It makes plenty of sense.
First of all, “3-D Plastic Guns” aren’t being sold to the public. Nor
are “downloadable firearms” or “ghost guns.” These things don’t exist.
Data, code, and information is being sold to the public. There is no
magical contraption that creates a new gun on demand. Sorry.
Even if such a machine existed, however, the Trump administration
hasn’t suddenly begun “allowing” Americans to fabricate guns in the
comfort of their homes, as so many stories have intimated. It’s never
been illegal to make your own (non-NFA) weapons in the first place.
The pretext for this freakout is news that the State Department
reached a settlement with Cody Wilson and his company, Defense
Distributed, which offered digital designs for 3-D printed guns, not
guns. The Obama administration had maintained that the company’s
printer code violated the International Traffic in Arms Regulations,
which had little to do with a law-abiding hobbyist milling a lower
receiver for a commercially popular civilian firearm in his suburban Pennsylvania garage.
(As of this writing, a federal judge in Seattle has issued a temporary restraining order stopping release of downloadable blueprints for 3-
D-printed guns. This prior restraint on speech won’t last long if the
First Amendment still means anything.)
Milano may not be aware that Americans have been building their own three-dimensional guns since before the revolution. The Kentucky rifle
was created by German and Swiss blacksmiths living in Lancaster,
Pennsylvania, and not one of them owned a computer.
Today, life has become far more convenient, and schematics that offer
hobbyists plans for assembly or creation of firearms can be found
across the Internet. Although a person might need a high degree of
proficiency to pull off making one, they certainly don’t need a 3-D
printer. Here, for instance, is a video of an industrious fellow
turning hundreds of cans of Pabst Blue Ribbon into an AR15. All of it,
already permissible.
Still, Milano contends that the administration’s decision now means
that “felons, domestic abusers, terrorists, those adjudicated too
mentally ill to own guns and any other person unable to legally
purchase firearms will be able to print one at home.”

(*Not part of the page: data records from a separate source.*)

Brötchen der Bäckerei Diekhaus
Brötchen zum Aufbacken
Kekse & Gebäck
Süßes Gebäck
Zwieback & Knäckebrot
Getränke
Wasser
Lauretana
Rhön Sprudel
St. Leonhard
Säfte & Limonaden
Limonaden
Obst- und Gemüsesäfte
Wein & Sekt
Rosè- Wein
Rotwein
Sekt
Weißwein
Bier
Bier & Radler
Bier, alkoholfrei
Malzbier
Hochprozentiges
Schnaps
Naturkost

Guess what? If you’re unable to legally purchase firearms, you are
already prohibited from making a gun in your home, just as you are
prohibited from buying a gun through a straw purchase or stealing one
from your neighbor or smuggling one into the country. That’s settled
law. Good work.
Censoring code on the Internet simply because you find guns
objectionable, though, is another story. As Wilson notes in Washington
Post, code “is the essence of expression. It meets all the
requirements of speech — it’s artistic and political, you can
manipulate it, and it needs human involvement to become other things.”
How can the state ban the transfer of knowledge used to help someone
engage in an activity that is completely legal? Scratch that — to
engage in an activity that is constitutionally protected?
As a practical matter, the perception created by Ed Markey and the
anti-Second Amendment organizations pushing this 3-D-printer code
scare—that Joe Criminal can now merely push a button and “print one at
home” with his 3-D applications and PC-connected milling machine—is
purposely misleading.
You might wonder why criminals would bother spending thousands of
dollars to create a one-shot plastic gun (that probably won’t work)
when they can walk into a store and buy a reliable shotgun for a few
hundred dollars, or procure a weapon illegally for far less?
Well, I’m assured by Milano these 3-D-printed plastic guns are
undetectable and easy to make. Both neither of these things are true.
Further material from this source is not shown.